All the learning algorithms we used in our experiments were from the Weka data mining Java library [12], with the exception of the Naive Bayes that we used for Fig. 8.1.

5 Conclusion

In our previous work, which we described in Sect. 8.2, we have proposed a method for explaining an arbitrary prediction model in the form of contributions of individual features. In this chapter we extended that work by showing how such a black-box approach to explanation is closely connected to visualising the model in the form of a nomogram or quasi-nomogram. We proposed a method for constructing a quasi-nomogram for a black-box prediction model, only by changing the inputs and observing the changes of the output. This is convenient in situations when working with and comparing several different types of models, when we wish to avoid implementing a model-specific method for constructing a quasi-nomogram, or when such an implementation is not possible (only the model might be available or we want to avoid investing the time and effort necessary for modifying third-party code).
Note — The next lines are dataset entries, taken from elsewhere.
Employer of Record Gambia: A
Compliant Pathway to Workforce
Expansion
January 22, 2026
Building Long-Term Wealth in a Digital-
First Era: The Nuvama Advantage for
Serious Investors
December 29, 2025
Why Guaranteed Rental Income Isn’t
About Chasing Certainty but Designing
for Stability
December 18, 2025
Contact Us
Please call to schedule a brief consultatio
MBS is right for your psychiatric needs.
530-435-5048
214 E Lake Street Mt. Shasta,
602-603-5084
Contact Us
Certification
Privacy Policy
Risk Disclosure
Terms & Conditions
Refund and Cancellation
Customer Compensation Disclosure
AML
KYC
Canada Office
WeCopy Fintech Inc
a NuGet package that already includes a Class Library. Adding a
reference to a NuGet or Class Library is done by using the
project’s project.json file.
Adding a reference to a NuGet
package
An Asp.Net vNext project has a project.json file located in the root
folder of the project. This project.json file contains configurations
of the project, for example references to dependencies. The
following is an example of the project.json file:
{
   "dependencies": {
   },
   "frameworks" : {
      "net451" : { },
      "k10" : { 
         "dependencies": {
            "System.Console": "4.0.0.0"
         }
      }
These quasi-nomograms can also be viewed as prediction curve plots (one for each variable) - plots of how the effect of the variable depends on its value. The only difference is that the values of other variables are not fixed, but varied in a way that captures interactions among all subsets of variables (see Sect. 8.2). If the prediction curve is monotonic (strictly increasing or decreasing) or the variable has only a few values, it can be collapsed onto a single axis, as was shown in some of the examples.
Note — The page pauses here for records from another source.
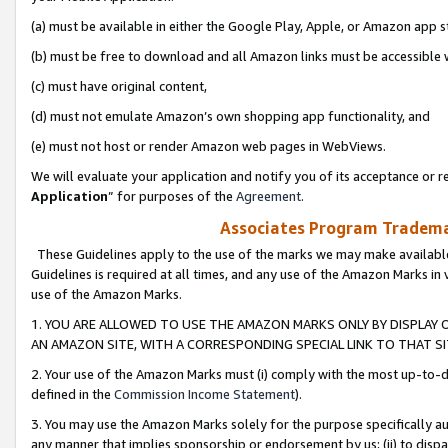
(a) must be available in either the Google Play, Apple, or Amazon app s
(b) must be free to download and all Amazon links must be accessible 
(c) must have original content,
(d) must not emulate Amazon’s own shopping app functionality, and
(e) must not host or render Amazon web pages in WebViews.
We will evaluate your application and notify you of its acceptance or re
Application
” for purposes of the
Agreement
.
Associates Program Trademar
These Guidelines apply to the use of the marks we may make available
Guidelines is required at all times, and any use of the Amazon Marks in 
use of the Amazon Marks.
1. YOU ARE ALLOWED TO USE THE AMAZON MARKS ONLY BY DISPLAY 
AN AMAZON SITE, WITH A CORRESPONDING SPECIAL LINK TO THAT SI
2. Your use of the Amazon Marks must (i) comply with the most up-to-da
defined in the
Commission Income Statement
).
3. You may use the Amazon Marks solely for the purpose specifically a
any manner that implies sponsorship or endorsement by us; (ii) to disparag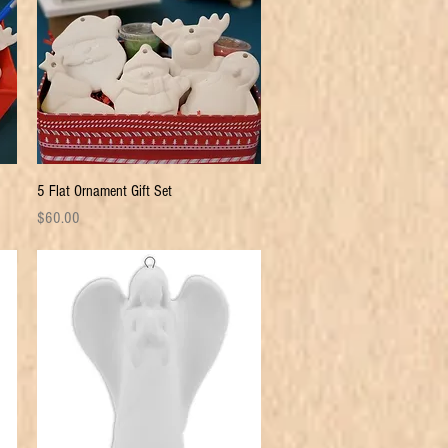
Quick View
5 Flat Ornament Gift Set
Price
$60.00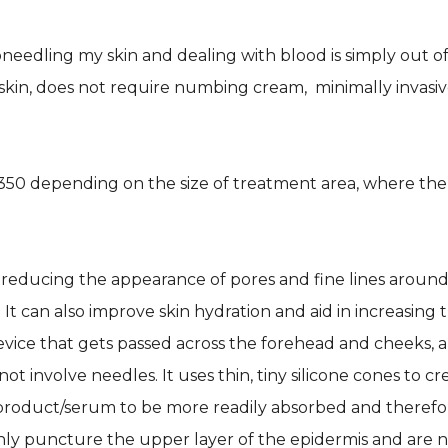
eedling my skin and dealing with blood is simply out of
skin, does not require numbing cream, minimally invasiv
0 depending on the size of treatment area, where the 
re, reducing the appearance of pores and fine lines arou
. It can also improve skin hydration and aid in increasing 
evice that gets passed across the forehead and cheeks, 
ot involve needles. It uses thin, tiny silicone cones to c
product/serum to be more readily absorbed and therefore 
only puncture the upper layer of the epidermis and are 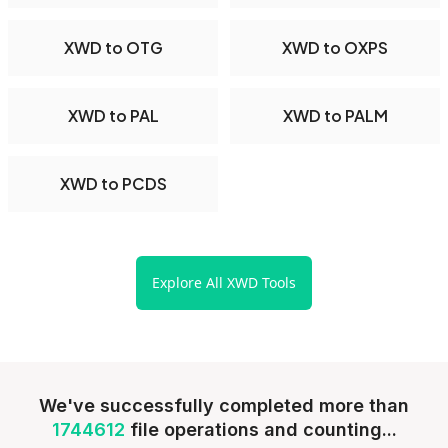
XWD to OTG
XWD to OXPS
XWD to PAL
XWD to PALM
XWD to PCDS
Explore All XWD Tools
We've successfully completed more than
1744612
file operations and counting...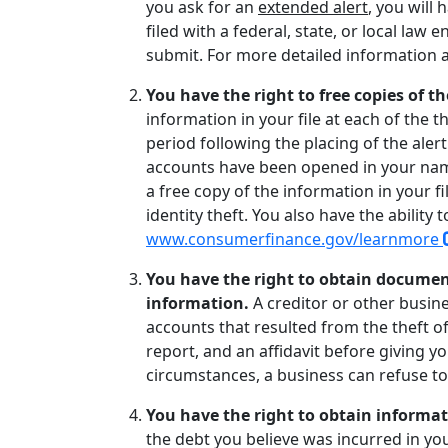
you ask for an
extended alert
, you will 
filed with a federal, state, or local l
submit. For more detailed information 
You have the right to free copies of th
information in your file at each of the
period following the placing of the aler
accounts have been opened in your name
a free copy of the information in your f
identity theft. You also have the ability
www.consumerfinance.gov/learnmore
You have the right to obtain documen
information.
A creditor or other busin
accounts that resulted from the theft of 
report, and an affidavit before giving 
circumstances, a business can refuse t
You have the right to obtain informat
the debt you believe was incurred in you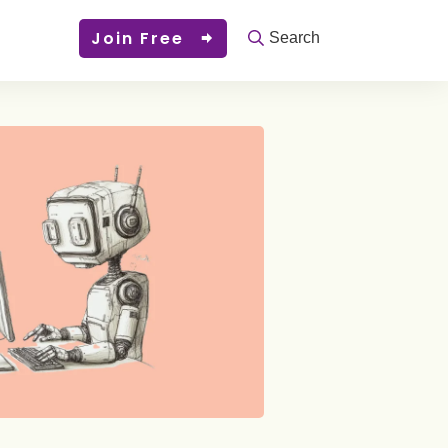
Join Free
Search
As shown in the illustrative examples, the procedure can be applied to classification and regression tasks, discrete and continuous input variables. For models which are known to be of the generalised additive type, the method is interchangeable with any model-specific method, as it produces equivalent quasi-nomograms, and therefore generalises them. The approach is useful for non-additive models as well, especially when the task is additive or when the resulting loss in prediction accuracy is small or outweighed by the benefits with respect to the interpretability offered by the quasi-nomogram. Additionally, non-additivity is straightforward to detect from the variability and it would be possible to visualise the most important pairwise interaction, further improving how the nomogram represents the model. Three-way or higher level interactions become problematic, however, due to the difficulties of effectively visualising, or representing in some other way, three (and higher) dimensional data and for the human to understand such representations.